João Paulo Ferreira de Lima, de 34 anos, foi encontrado morto na última quarta-feira (29) depois de oito dias de se jogar de um ônibus em movimento na BR-242. Conforme informações dos sites Bahia Notícias e Achei Sudoeste, o corpo estava em uma área de mata fechada na Serra da Mangabeira, entre os municípios de Seabra e Oliveira dos Brejinhos, na Chapada Diamantina.
O último contato do homem com os familiares ocorreu na noite do dia 21 de julho, por volta das 20h. João teria contado aos familiares por telefone que chegaria a Salgueiro, em Pernambuco, no dia seguinte. Ele viajava em um ônibus da Viação Catedral que partiu de São Paulo.

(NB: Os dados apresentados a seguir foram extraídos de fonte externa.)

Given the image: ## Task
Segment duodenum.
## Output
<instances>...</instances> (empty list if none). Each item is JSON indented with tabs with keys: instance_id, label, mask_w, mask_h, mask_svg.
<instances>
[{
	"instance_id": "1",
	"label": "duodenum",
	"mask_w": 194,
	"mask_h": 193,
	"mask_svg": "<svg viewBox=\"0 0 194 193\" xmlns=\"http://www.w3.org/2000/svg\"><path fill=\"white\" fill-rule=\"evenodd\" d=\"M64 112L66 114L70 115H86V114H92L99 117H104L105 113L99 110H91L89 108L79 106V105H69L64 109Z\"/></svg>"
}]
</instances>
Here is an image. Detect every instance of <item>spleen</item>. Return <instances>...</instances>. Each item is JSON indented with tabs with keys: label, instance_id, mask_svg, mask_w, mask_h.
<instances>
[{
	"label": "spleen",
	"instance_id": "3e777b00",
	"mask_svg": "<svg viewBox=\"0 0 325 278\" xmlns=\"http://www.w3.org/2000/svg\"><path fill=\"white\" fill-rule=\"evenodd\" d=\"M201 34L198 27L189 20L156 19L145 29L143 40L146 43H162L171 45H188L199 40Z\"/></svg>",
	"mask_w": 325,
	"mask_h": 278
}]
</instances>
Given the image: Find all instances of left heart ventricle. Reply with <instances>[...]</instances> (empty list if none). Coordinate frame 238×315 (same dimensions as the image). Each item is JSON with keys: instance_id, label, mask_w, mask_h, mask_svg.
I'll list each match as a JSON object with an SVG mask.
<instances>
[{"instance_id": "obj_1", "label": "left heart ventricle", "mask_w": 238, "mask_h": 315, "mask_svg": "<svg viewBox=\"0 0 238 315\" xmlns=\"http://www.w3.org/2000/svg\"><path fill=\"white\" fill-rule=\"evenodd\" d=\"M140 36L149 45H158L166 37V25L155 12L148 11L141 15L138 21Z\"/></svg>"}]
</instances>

De acordo com relatos de passageiros, João Paulo apresentou sinais de surto psicológico, quebrou o vidro lateral e saltou com o veículo ainda em movimento. O homem teria caído em uma região de mata de relevo acidentado nas proximidades de Brotas de Macaúbas, município da Chapada. O cadáver foi localizado e retirado de um ponto de difícil acesso na serra.
Familiares indignados
Nas publicações dos sites Bahia Notícias e Achei Sudoeste, a família de João Paulo nega a tese de que ele sofria de transtornos mentais. “Os parentes criticaram duramente a demora na comunicação do desaparecimento às autoridades e relataram dificuldades para reaver os pertences e malas retidos no ônibus”, relatam.

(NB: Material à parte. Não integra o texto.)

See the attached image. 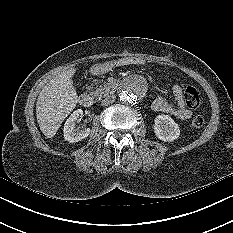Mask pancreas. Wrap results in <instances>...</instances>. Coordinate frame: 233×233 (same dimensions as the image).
Segmentation results:
<instances>
[{"mask_svg": "<svg viewBox=\"0 0 233 233\" xmlns=\"http://www.w3.org/2000/svg\"><path fill=\"white\" fill-rule=\"evenodd\" d=\"M115 86L109 83L104 82L103 84L97 85L95 90L91 92V95L96 99H101L110 92L115 90Z\"/></svg>", "mask_w": 233, "mask_h": 233, "instance_id": "cf45deb5", "label": "pancreas"}]
</instances>
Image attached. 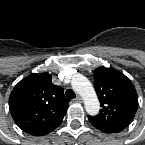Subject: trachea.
Wrapping results in <instances>:
<instances>
[{
	"mask_svg": "<svg viewBox=\"0 0 145 145\" xmlns=\"http://www.w3.org/2000/svg\"><path fill=\"white\" fill-rule=\"evenodd\" d=\"M66 96H67L69 99H73V98L76 97V94L74 93L73 90L67 89V90H66Z\"/></svg>",
	"mask_w": 145,
	"mask_h": 145,
	"instance_id": "trachea-1",
	"label": "trachea"
}]
</instances>
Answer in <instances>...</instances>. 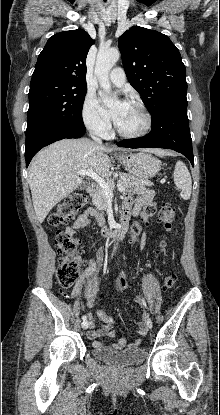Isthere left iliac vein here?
Here are the masks:
<instances>
[{
    "label": "left iliac vein",
    "mask_w": 220,
    "mask_h": 415,
    "mask_svg": "<svg viewBox=\"0 0 220 415\" xmlns=\"http://www.w3.org/2000/svg\"><path fill=\"white\" fill-rule=\"evenodd\" d=\"M147 327L149 328V329H151L152 328V321H151V319L148 317L147 318Z\"/></svg>",
    "instance_id": "4c4485c4"
}]
</instances>
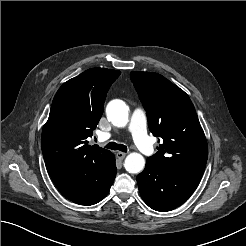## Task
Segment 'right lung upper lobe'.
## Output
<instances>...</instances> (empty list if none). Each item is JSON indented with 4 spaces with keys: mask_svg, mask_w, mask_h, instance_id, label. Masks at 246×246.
<instances>
[{
    "mask_svg": "<svg viewBox=\"0 0 246 246\" xmlns=\"http://www.w3.org/2000/svg\"><path fill=\"white\" fill-rule=\"evenodd\" d=\"M120 74L116 70L91 68L59 88L41 137L50 176L103 161L111 154L98 145H88L86 139L92 136L103 113L106 93Z\"/></svg>",
    "mask_w": 246,
    "mask_h": 246,
    "instance_id": "1",
    "label": "right lung upper lobe"
}]
</instances>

Por sua vez, a Viação Catedral emitiu nota oficial rechaçando qualquer omissão. A empresa declarou que o motorista seguiu os protocolos ao se dirigir imediatamente a um posto da Polícia Rodoviária Federal (PRF) logo após o salto do passageiro, mas alega que a equipe de plantão da PRF teria se recusado a registrar a ocorrência ou iniciar as buscas de imediato. A empresa ainda afirmou que tentou contatar a mãe da vítima utilizando o número fornecido pelas autoridades policiais, mas não obteve resposta.

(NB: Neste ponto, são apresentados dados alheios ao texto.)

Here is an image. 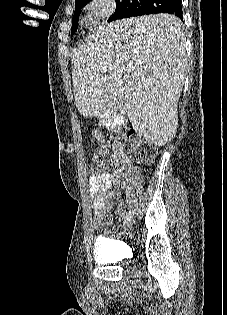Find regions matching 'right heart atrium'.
Masks as SVG:
<instances>
[{
  "label": "right heart atrium",
  "mask_w": 227,
  "mask_h": 315,
  "mask_svg": "<svg viewBox=\"0 0 227 315\" xmlns=\"http://www.w3.org/2000/svg\"><path fill=\"white\" fill-rule=\"evenodd\" d=\"M87 9L96 24L103 23L115 10V0H90Z\"/></svg>",
  "instance_id": "obj_1"
}]
</instances>
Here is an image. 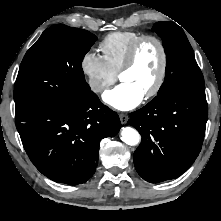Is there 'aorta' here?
<instances>
[{
    "label": "aorta",
    "mask_w": 221,
    "mask_h": 221,
    "mask_svg": "<svg viewBox=\"0 0 221 221\" xmlns=\"http://www.w3.org/2000/svg\"><path fill=\"white\" fill-rule=\"evenodd\" d=\"M121 140L130 146H135L140 141V135L137 130L132 127H124L121 129Z\"/></svg>",
    "instance_id": "obj_1"
}]
</instances>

O corpo de João Paulo foi encaminhado ao Instituto Médico Legal (IML), onde passou por exames periciais. A Polícia Civil da Bahia assumiu as investigações e aguarda o laudo necroquímico para determinar se a causa da morte decorreu do impacto direto da queda do veículo ou dos efeitos severos de desidratação e fome durante os oito dias em que ficou perdido na caatinga da Serra da Mangabeira. Com informações do Bahia Notícias e do Achei Sudoeste.